Performance management remains one of the key system management disciplines performed by systems professionals of all stripes. For instance, as a LAN administrator, you may be responsible for setting up the hardware platform and operating system environment used to run the applications that your company needs to run its business. The performance aspects of this job include monitoring the hardware and software and making configuration changes and tuning adjustments to make things run better. To support capacity planning and budgeting, you may be called upon to provide measurement data to cost-justify hardware expenditures and as input to the capacity planning process that is designed to ensure that adequate resources continue to be available.
In a capacity planning role, you may be responsible for assuring that adequate resources are available over the long term. This may mean monitoring the current growth, factoring in new application projects, and trying to plan the hardware configuration that can supply adequate performance. This inevitably means that you will encounter your company’s budget for new equipment purchases. You will be called upon to explain your recommendations in straightforward, nontechnical language. Perhaps your analysis will show that more hardware is needed to meet the performance objectives or else workers interacting with the system will not be fully productive. This is part of performance management, too.

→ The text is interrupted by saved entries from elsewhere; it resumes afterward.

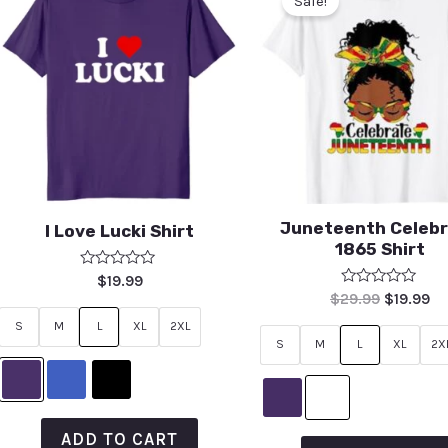
Sale!
Juneteenth Celeb
I Love Lucki Shirt
1865 Shirt
Rated
$
19.99
0
Rated
$
29.99
$
19.99
out
0
of
out
S
M
L
XL
2XL
5
of
S
M
L
XL
2X
5
ADD TO CART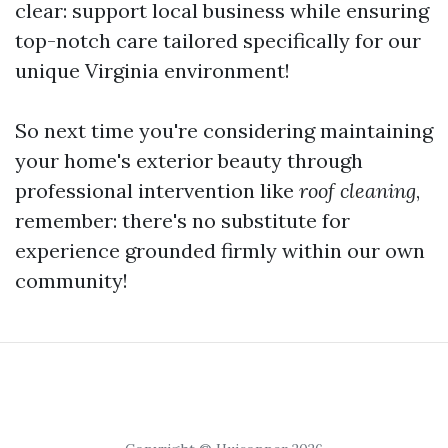
clear: support local business while ensuring
top-notch care tailored specifically for our
unique Virginia environment!
So next time you're considering maintaining
your home's exterior beauty through
professional intervention like
roof cleaning
,
remember: there's no substitute for
experience grounded firmly within our own
community!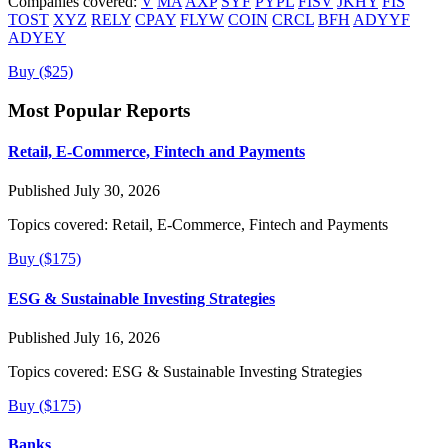
Companies covered:
V
MA
AXP
SYF
PYPL
FISV
JKHY
FIS
TOST
XYZ
RELY
CPAY
FLYW
COIN
CRCL
BFH
ADYYF
ADYEY
Buy ($25)
Most Popular Reports
Retail, E-Commerce, Fintech and Payments
Published July 30, 2026
Topics covered:
Retail, E-Commerce, Fintech and Payments
Buy ($175)
ESG & Sustainable Investing Strategies
Published July 16, 2026
Topics covered:
ESG & Sustainable Investing Strategies
Buy ($175)
Banks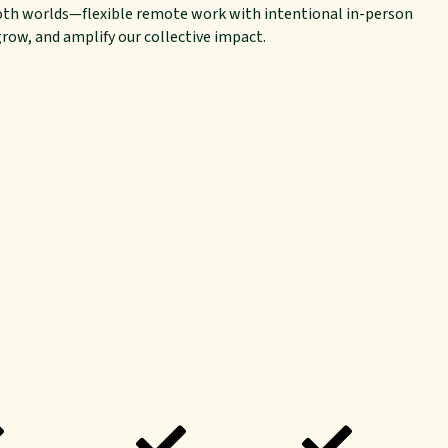
oth worlds—flexible remote work with intentional in-person
ow, and amplify our collective impact.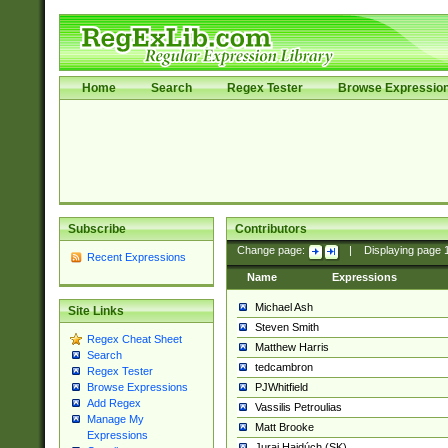
Home
Search
Regex Tester
Browse Expressio
Subscribe
Contributors
Change page:
|
Displaying page
Recent Expressions
Name
Expressions
Michael Ash
Site Links
Steven Smith
Regex Cheat Sheet
Matthew Harris
Search
tedcambron
Regex Tester
PJWhitfield
Browse Expressions
Add Regex
Vassilis Petroulias
Manage My
Matt Brooke
Expressions
Juraj Hajdúch (SK)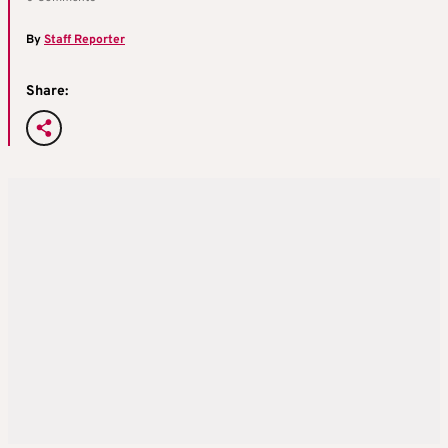
By
Staff Reporter
Share: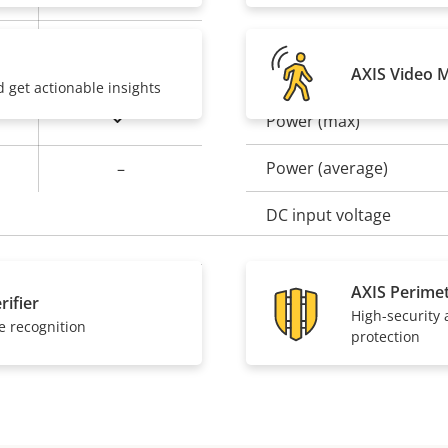
Baseline, High,
Power
Main
AXIS Video 
d get actionable insights
Yes
Power (max)
Property
Prope
description
val
Power (average)
–
DC input voltage
AXIS Perime
Yes
rifier
High-security
e recognition
protection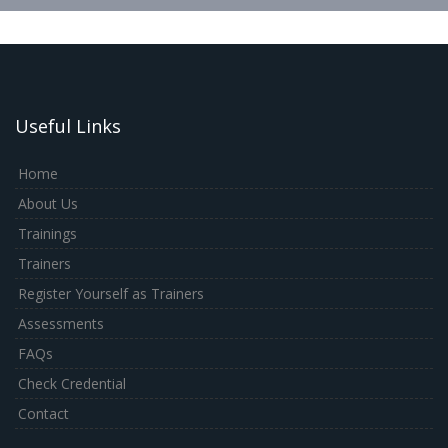
Useful Links
Home
About Us
Trainings
Trainers
Register Yourself as Trainers
Assessments
FAQs
Check Credential
Contact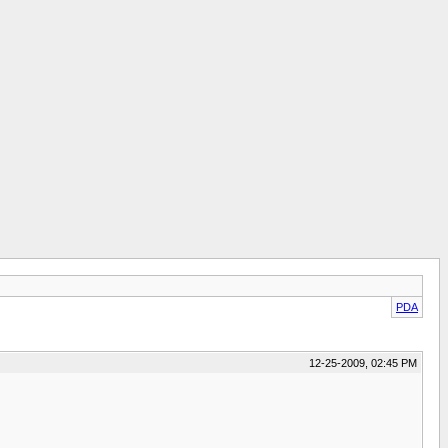
PDA
12-25-2009, 02:45 PM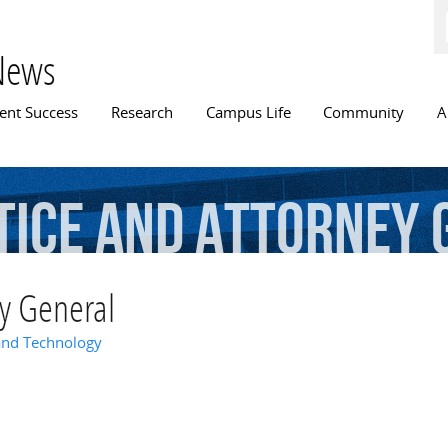
Skip to
main
content
News
n menu
ent Success
Research
Campus Life
Community
A
tice
and
Attorney
ey General
and Technology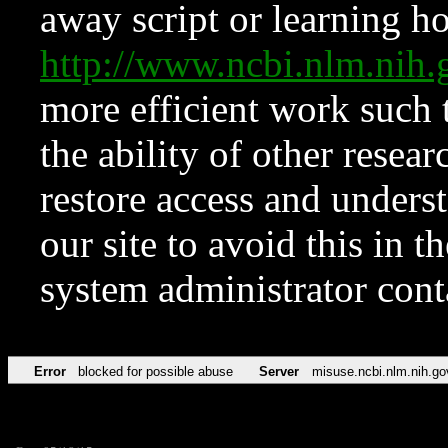
away script or learning how
http://www.ncbi.nlm.ni
more efficient work such 
the ability of other resear
restore access and underst
our site to avoid this in t
system administrator con
Error
blocked for possible abuse
Server
misuse.ncbi.nlm.nih.go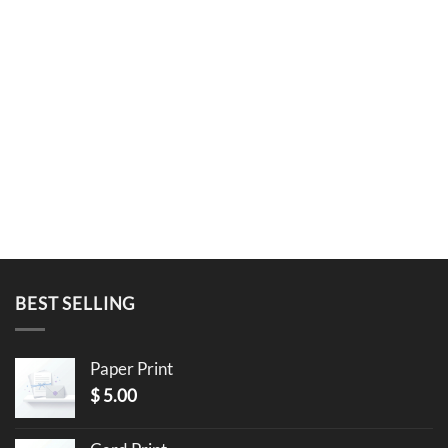
BEST SELLING
Paper Print
$
5.00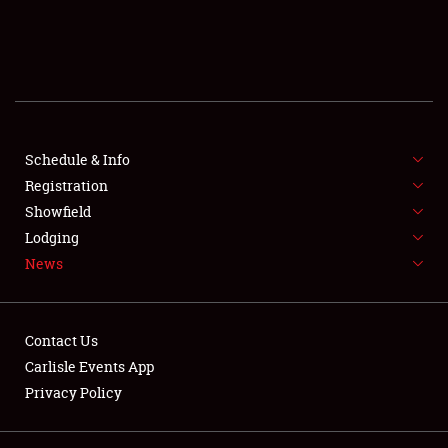
SCHEDULE & INFO
REGISTRATION
SHOWFIELD
FLEA MARKET & CAR CORRAL
Schedule & Info
Registration
SPONSORSHIP
Showfield
Lodging
LODGING
News
NEWS
Contact Us
Carlisle Events App
Privacy Policy
Showfield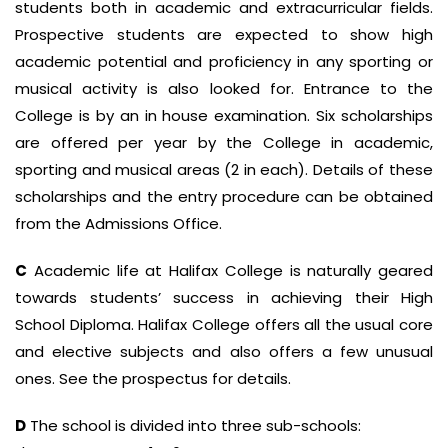
students both in academic and extracurricular fields.
Prospective students are expected to show high
academic potential and proficiency in any sporting or
musical activity is also looked for. Entrance to the
College is by an in house examination. Six scholarships
are offered per year by the College in academic,
sporting and musical areas (2 in each). Details of these
scholarships and the entry procedure can be obtained
from the Admissions Office.
C
Academic life at Halifax College is naturally geared
towards students’ success in achieving their High
School Diploma. Halifax College offers all the usual core
and elective subjects and also offers a few unusual
ones. See the prospectus for details.
D
The school is divided into three sub-schools: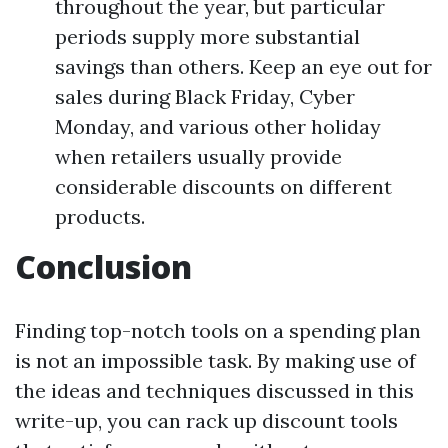
throughout the year, but particular
periods supply more substantial
savings than others. Keep an eye out for
sales during Black Friday, Cyber
Monday, and various other holiday
when retailers usually provide
considerable discounts on different
products.
Conclusion
Finding top-notch tools on a spending plan
is not an impossible task. By making use of
the ideas and techniques discussed in this
write-up, you can rack up discount tools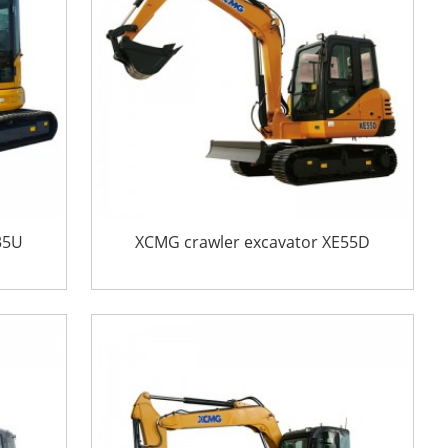
35U
XCMG crawler excavator XE55D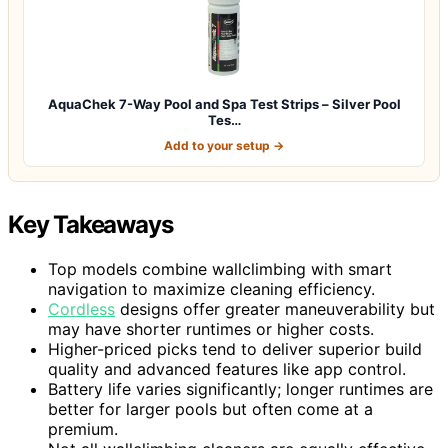
AquaChek 7-Way Pool and Spa Test Strips – Silver Pool
Tes…
Add to your setup →
Key Takeaways
Top models combine wallclimbing with smart
navigation to maximize cleaning efficiency.
Cordless
designs offer greater maneuverability but
may have shorter runtimes or higher costs.
Higher-priced picks tend to deliver superior build
quality and advanced features like app control.
Battery life varies significantly; longer runtimes are
better for larger pools but often come at a
premium.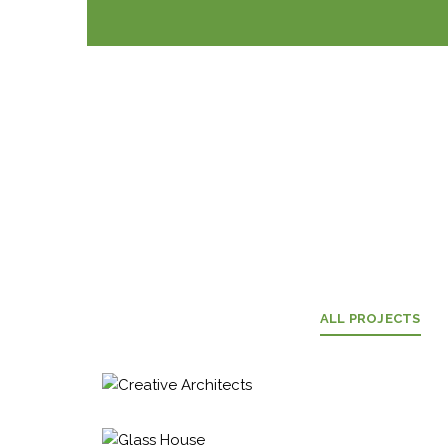
ALL PROJECTS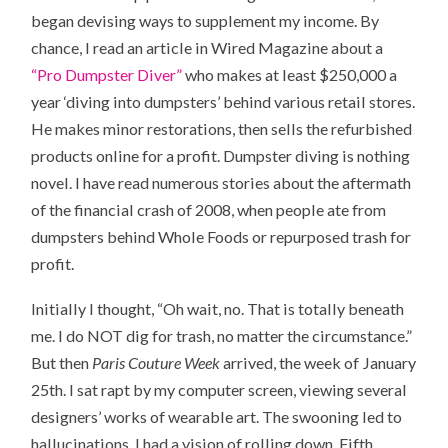
began devising ways to supplement my income. By
chance, I read an article in Wired Magazine about a
“Pro Dumpster Diver”
who makes at least $250,000 a
year ‘diving into dumpsters’ behind various retail stores.
He makes minor restorations, then sells the refurbished
products online for a profit. Dumpster diving is nothing
novel. I have read numerous stories about the aftermath
of the financial crash of 2008, when people ate from
dumpsters behind Whole Foods or repurposed trash for
profit.
Initially I thought, “Oh wait, no. That is totally beneath
me. I do NOT dig for trash, no matter the circumstance.”
But then
Paris Couture Week
arrived, the week of January
25th. I sat rapt by my computer screen, viewing several
designers’ works of wearable art. The swooning led to
hallucinations. I had a vision of rolling down Fifth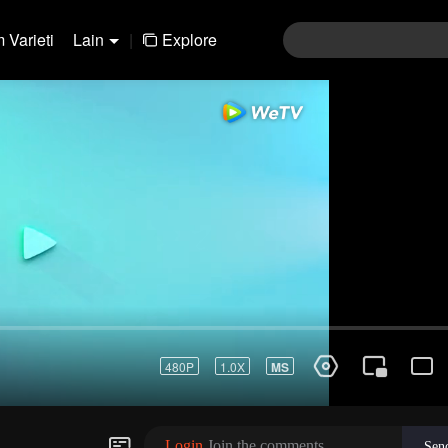
 Varieti
Lain
|
Explore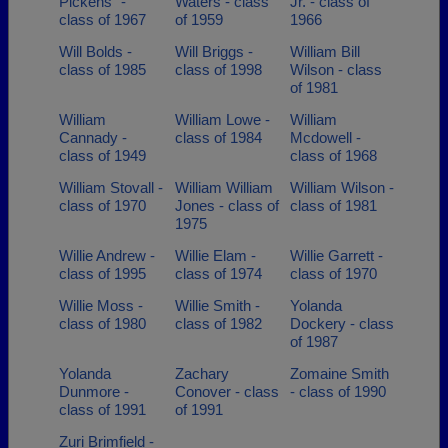
Pickens` -
Waters - class
Jr. - class of
class of 1967
of 1959
1966
Will Bolds -
Will Briggs -
William Bill
class of 1985
class of 1998
Wilson - class
of 1981
William
William Lowe -
William
Cannady -
class of 1984
Mcdowell -
class of 1949
class of 1968
William Stovall -
William William
William Wilson -
class of 1970
Jones - class of
class of 1981
1975
Willie Andrew -
Willie Elam -
Willie Garrett -
class of 1995
class of 1974
class of 1970
Willie Moss -
Willie Smith -
Yolanda
class of 1980
class of 1982
Dockery - class
of 1987
Yolanda
Zachary
Zomaine Smith
Dunmore -
Conover - class
- class of 1990
class of 1991
of 1991
Zuri Brimfield -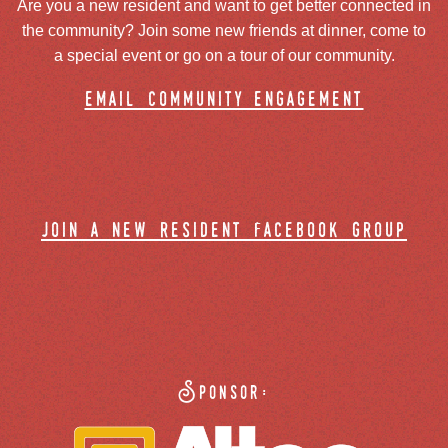
Are you a new resident and want to get better connected in
the community? Join some new friends at dinner, come to
a special event or go on a tour of our community.
email community engagement
join a new resident facebook group
Sponsor: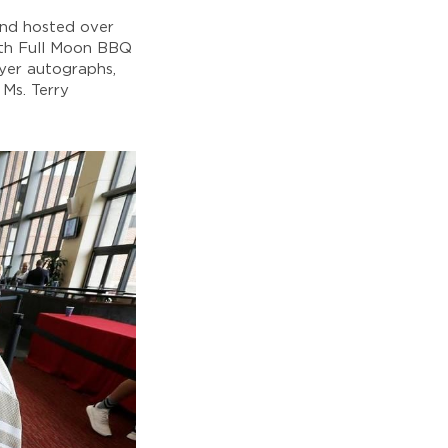
and hosted over
ith Full Moon BBQ
ayer autographs,
Ms. Terry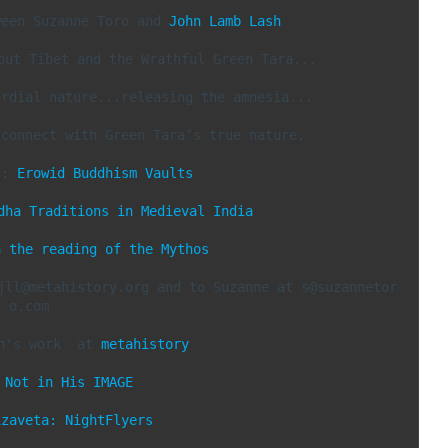
ween Suzanne Toro and 
John Lamb Lash
out Tibet and the Wrathful Green Tara...

rdial nature...releasing the amnesia...

connect with Green Tara’s true nature.

d: 
Erowid Buddhism Vaults
dha Traditions in Medieval India
n the reading of the Mythos
jll@metahistory.org and to Suzanne at s@suzannetor
o.com

n's work  at 
metahistory
 
Not in His IMAGE
izaveta: NightFlyers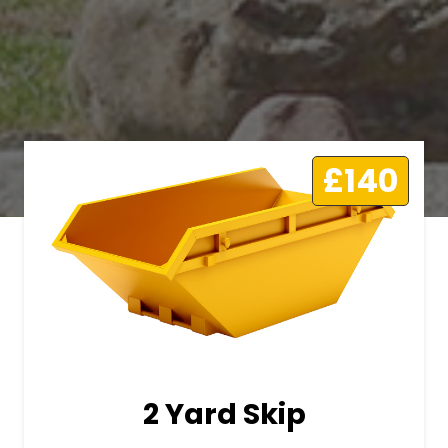
£140
2 Yard Skip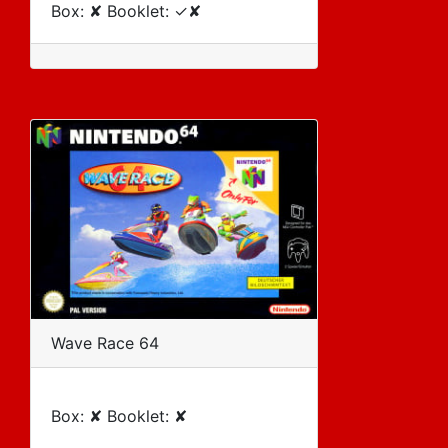
Box: ✘ Booklet: ✓✘
Wave Race 64
Box: ✘ Booklet: ✘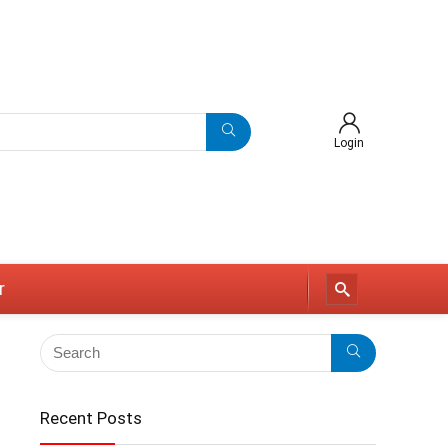
Login
r
Recent Posts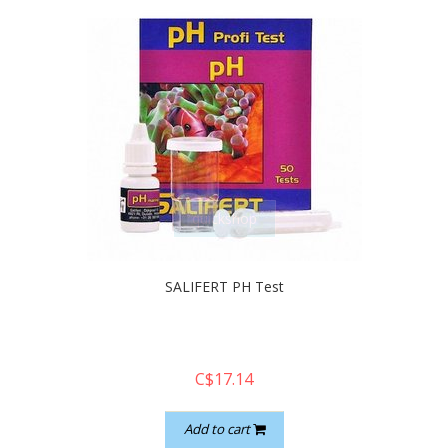
quickshop
SALIFERT PH Test
C$17.14
Add to cart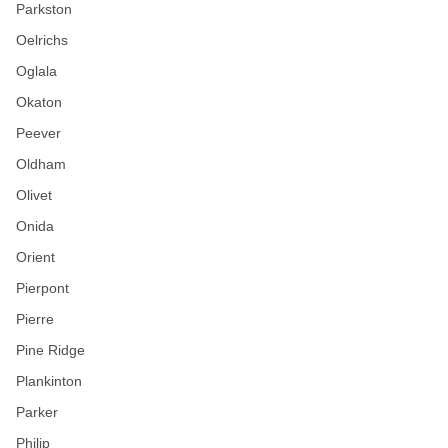
Parkston
Oelrichs
Oglala
Okaton
Peever
Oldham
Olivet
Onida
Orient
Pierpont
Pierre
Pine Ridge
Plankinton
Parker
Philip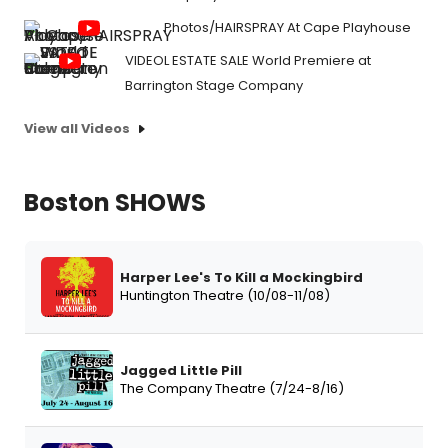
Photos/HAIRSPRAY At Cape Playhouse
VIDEOL ESTATE SALE World Premiere at
Barrington Stage Company
View all Videos
Boston SHOWS
Harper Lee's To Kill a Mockingbird
Huntington Theatre (10/08-11/08)
Jagged Little Pill
The Company Theatre (7/24-8/16)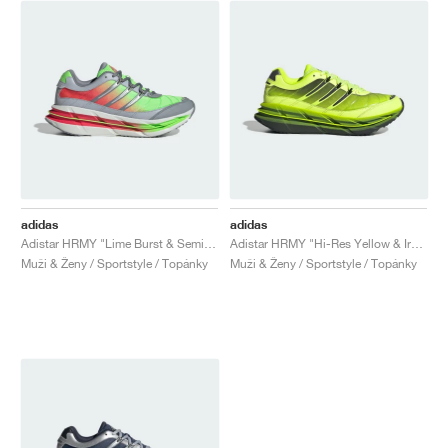
adidas
adidas
Adistar HRMY "Lime Burst & Semi Lucid Red"
Adistar HRMY "Hi-Res Yellow & Iron Metallic"
Muži & Ženy / Sportstyle / Topánky
Muži & Ženy / Sportstyle / Topánky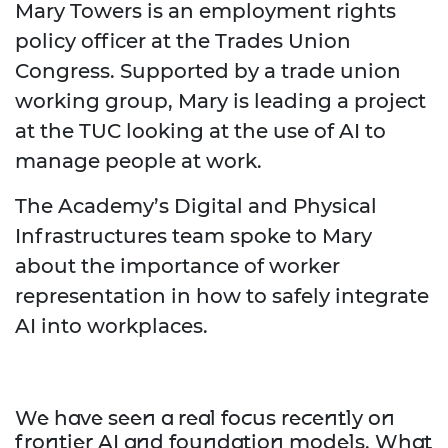
Mary Towers is an employment rights
policy officer at the Trades Union
Congress. Supported by a trade union
working group, Mary is leading a project
at the TUC looking at the use of AI to
manage people at work.
The Academy’s Digital and Physical
Infrastructures team spoke to Mary
about the importance of worker
representation in how to safely integrate
AI into workplaces.
We have seen a real focus recently on
frontier AI and foundation models. What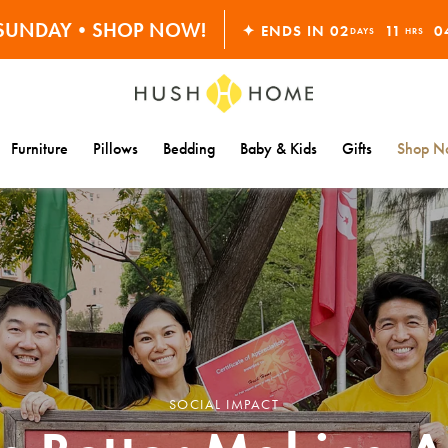
S SUNDAY•SHOP NOW!
30% OFF EVERYTHING
✦ ENDS IN
02
11
0
DAYS
HRS
Furniture
Pillows
Bedding
Baby & Kids
Gifts
Shop Na
SOCIAL IMPACT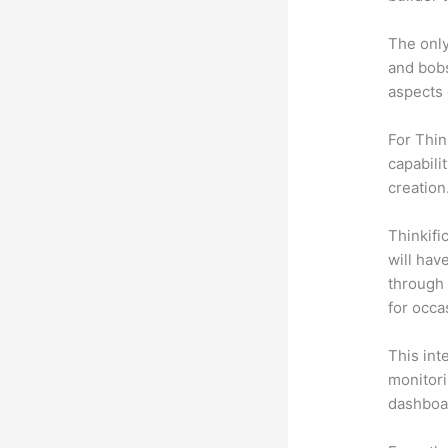
The only
and bobs
aspects 
For Thin
capabili
creation
Thinkific
will hav
through 
for occa
This int
monitori
dashboa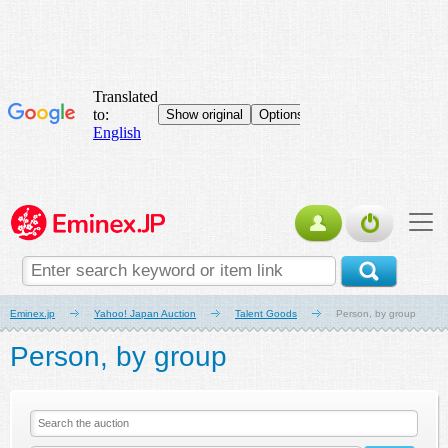
Eminex.jp
Yahoo! Japan Auction
Talent Goods
Person, by group
Person, by group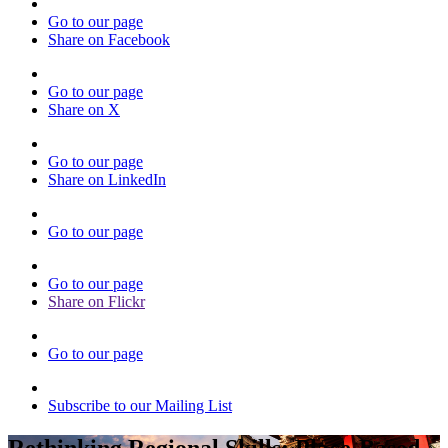
Go to our page
Share on Facebook
Go to our page
Share on X
Go to our page
Share on LinkedIn
Go to our page
Go to our page
Share on Flickr
Go to our page
Subscribe to our Mailing List
Rethinking Regional Skills: Place-Based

Our approach to these and other performance management tasks is decidedly empirical. Remember, you cannot manage what you cannot measure. We recommend that you gather data from real systems in operation, analyze it, and make decisions based on that analysis. Those decisions may range from deciding how to configure a workstation running Windows 2000 Professional for optimal performance for a graphics-intensive application, to how to configure multiple Windows 2000 servers to support distributed database or messaging applications. For systems under development, you may need to discuss hardware and software infrastructure alternatives with the programmers responsible for implementing the application. If you get an opportunity to influence the design of an important application under development, try to link decisions about design trade-offs to actual measurements of prototype code running under different conditions of stress. Before setting parameters and making tuning adjustments, review and analyze performance statistics from the system. Afterwards, verify that the changes you made are working by looking at similar measurement data.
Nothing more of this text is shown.